_Aim of the task_.
What lines in the data below mention the string "help"? Copy them out.
───── Task data
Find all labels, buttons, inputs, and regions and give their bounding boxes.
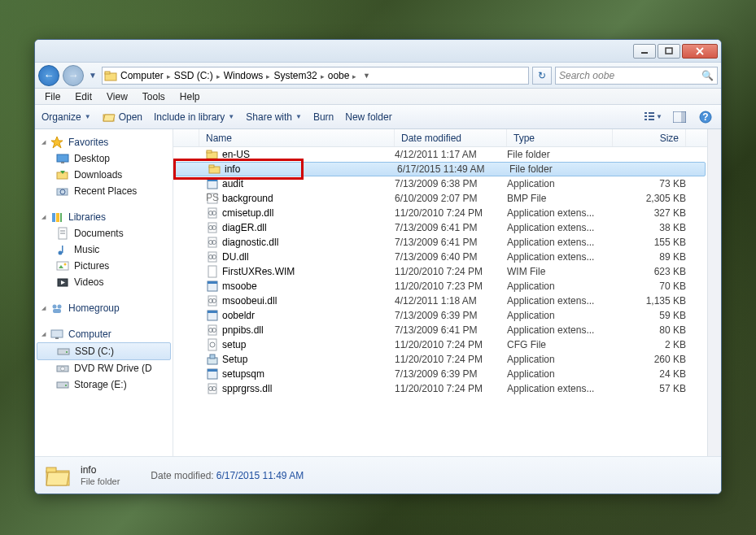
file-row[interactable]: spprgrss.dll11/20/2010 7:24 PMApplicatio… xyxy=(173,381,707,396)
menu-help[interactable]: Help xyxy=(173,90,207,103)
breadcrumb-separator[interactable]: ▸ xyxy=(215,72,222,80)
file-row[interactable]: msoobeui.dll4/12/2011 1:18 AMApplication… xyxy=(173,294,707,308)
organize-button[interactable]: Organize ▼ xyxy=(42,111,91,123)
maximize-button[interactable] xyxy=(658,44,680,59)
file-row[interactable]: audit7/13/2009 6:38 PMApplication73 KB xyxy=(173,176,707,191)
new-folder-button[interactable]: New folder xyxy=(345,111,391,123)
search-input[interactable]: Search oobe 🔍 xyxy=(555,67,718,85)
include-library-button[interactable]: Include in library ▼ xyxy=(154,111,234,123)
help-button[interactable]: ? xyxy=(697,109,714,125)
nav-group-computer[interactable]: Computer xyxy=(35,326,173,342)
nav-item[interactable]: SSD (C:) xyxy=(37,342,171,360)
type-column-header[interactable]: Type xyxy=(507,129,613,146)
breadcrumb-separator[interactable]: ▸ xyxy=(165,72,173,80)
minimize-button[interactable] xyxy=(633,44,656,59)
nav-item[interactable]: Videos xyxy=(35,274,173,290)
file-row[interactable]: en-US4/12/2011 1:17 AMFile folder xyxy=(173,147,707,162)
file-date: 7/13/2009 6:40 PM xyxy=(395,251,507,263)
dll-icon xyxy=(206,221,219,234)
explorer-window: ← → ▼ Computer▸SSD (C:)▸Windows▸System32… xyxy=(34,39,722,494)
file-row[interactable]: msoobe11/20/2010 7:23 PMApplication70 KB xyxy=(173,279,707,294)
file-row[interactable]: Setup11/20/2010 7:24 PMApplication260 KB xyxy=(173,352,707,367)
refresh-button[interactable]: ↻ xyxy=(532,67,552,85)
nav-item[interactable]: Music xyxy=(35,241,173,258)
file-row[interactable]: oobeldr7/13/2009 6:39 PMApplication59 KB xyxy=(173,308,707,323)
drive-icon xyxy=(57,345,70,358)
svg-rect-26 xyxy=(56,213,59,222)
menu-tools[interactable]: Tools xyxy=(136,90,172,103)
history-dropdown[interactable]: ▼ xyxy=(87,71,98,80)
file-row[interactable]: diagnostic.dll7/13/2009 6:41 PMApplicati… xyxy=(173,235,707,250)
menu-edit[interactable]: Edit xyxy=(68,90,98,103)
file-date: 11/20/2010 7:24 PM xyxy=(395,354,507,365)
breadcrumb-segment[interactable]: SSD (C:) xyxy=(173,70,215,81)
nav-item[interactable]: DVD RW Drive (D xyxy=(35,360,173,376)
vertical-scrollbar[interactable] xyxy=(707,129,721,456)
svg-rect-32 xyxy=(62,246,63,253)
size-column-header[interactable]: Size xyxy=(613,129,686,146)
file-row[interactable]: PSbackground6/10/2009 2:07 PMBMP File2,3… xyxy=(173,191,707,206)
checkbox-column[interactable] xyxy=(173,129,199,146)
file-row[interactable]: pnpibs.dll7/13/2009 6:41 PMApplication e… xyxy=(173,323,707,337)
file-row[interactable]: diagER.dll7/13/2009 6:41 PMApplication e… xyxy=(173,220,707,235)
breadcrumb-segment[interactable]: System32 xyxy=(272,70,318,81)
nav-group-favorites[interactable]: Favorites xyxy=(35,134,173,150)
breadcrumb-segment[interactable]: Windows xyxy=(222,70,265,81)
file-row[interactable]: cmisetup.dll11/20/2010 7:24 PMApplicatio… xyxy=(173,206,707,220)
nav-group-libraries[interactable]: Libraries xyxy=(35,209,173,225)
breadcrumb-segment[interactable]: oobe xyxy=(326,70,352,81)
menu-view[interactable]: View xyxy=(100,90,134,103)
burn-button[interactable]: Burn xyxy=(313,111,334,123)
file-date: 7/13/2009 6:41 PM xyxy=(395,237,507,248)
address-bar[interactable]: Computer▸SSD (C:)▸Windows▸System32▸oobe▸… xyxy=(102,67,529,85)
titlebar xyxy=(35,40,721,63)
file-row[interactable]: setup11/20/2010 7:24 PMCFG File2 KB xyxy=(173,337,707,352)
file-date: 6/17/2015 11:49 AM xyxy=(397,163,509,175)
view-options-button[interactable]: ▼ xyxy=(645,109,662,125)
file-row[interactable]: FirstUXRes.WIM11/20/2010 7:24 PMWIM File… xyxy=(173,264,707,279)
close-button[interactable] xyxy=(682,44,718,59)
downloads-icon xyxy=(56,168,69,181)
file-type: Application xyxy=(507,310,613,321)
file-date: 11/20/2010 7:24 PM xyxy=(395,339,507,350)
file-name: info xyxy=(225,163,240,175)
nav-item[interactable]: Desktop xyxy=(35,150,173,167)
preview-pane-button[interactable] xyxy=(671,109,688,125)
file-date: 11/20/2010 7:23 PM xyxy=(395,281,507,292)
back-button[interactable]: ← xyxy=(38,65,59,86)
breadcrumb-separator[interactable]: ▸ xyxy=(351,72,358,80)
file-row[interactable]: info6/17/2015 11:49 AMFile folder xyxy=(175,162,706,176)
app-icon xyxy=(206,368,219,381)
date-column-header[interactable]: Date modified xyxy=(395,129,507,146)
file-row[interactable]: setupsqm7/13/2009 6:39 PMApplication24 K… xyxy=(173,367,707,381)
breadcrumb-separator[interactable]: ▸ xyxy=(319,72,326,80)
file-name: Setup xyxy=(222,354,247,365)
homegroup-icon xyxy=(50,302,63,315)
desktop-icon xyxy=(56,152,69,165)
file-date: 6/10/2009 2:07 PM xyxy=(395,193,507,204)
nav-item[interactable]: Pictures xyxy=(35,258,173,274)
file-type: WIM File xyxy=(507,266,613,277)
name-column-header[interactable]: Name xyxy=(199,129,395,146)
nav-item[interactable]: Recent Places xyxy=(35,183,173,199)
dll-icon xyxy=(206,382,219,395)
file-type: Application xyxy=(507,178,613,189)
forward-button[interactable]: → xyxy=(63,65,84,86)
share-with-button[interactable]: Share with ▼ xyxy=(246,111,302,123)
file-type: Application xyxy=(507,368,613,380)
breadcrumb-segment[interactable]: Computer xyxy=(119,70,165,81)
nav-item[interactable]: Documents xyxy=(35,225,173,241)
address-dropdown[interactable]: ▼ xyxy=(360,72,373,80)
app-icon xyxy=(206,309,219,322)
svg-point-39 xyxy=(58,305,62,309)
menu-file[interactable]: File xyxy=(38,90,67,103)
nav-item[interactable]: Storage (E:) xyxy=(35,376,173,393)
file-list[interactable]: en-US4/12/2011 1:17 AMFile folderinfo6/1… xyxy=(173,147,707,456)
open-button[interactable]: Open xyxy=(103,111,142,124)
nav-group-homegroup[interactable]: Homegroup xyxy=(35,300,173,316)
file-row[interactable]: DU.dll7/13/2009 6:40 PMApplication exten… xyxy=(173,250,707,264)
svg-rect-41 xyxy=(51,330,63,337)
svg-marker-7 xyxy=(103,115,115,121)
nav-item[interactable]: Downloads xyxy=(35,167,173,183)
svg-point-38 xyxy=(53,305,57,309)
──────────
_Reply to the exercise_.
menu-help[interactable]: Help xyxy=(173,90,207,103)
help-button[interactable]: ? xyxy=(697,109,714,125)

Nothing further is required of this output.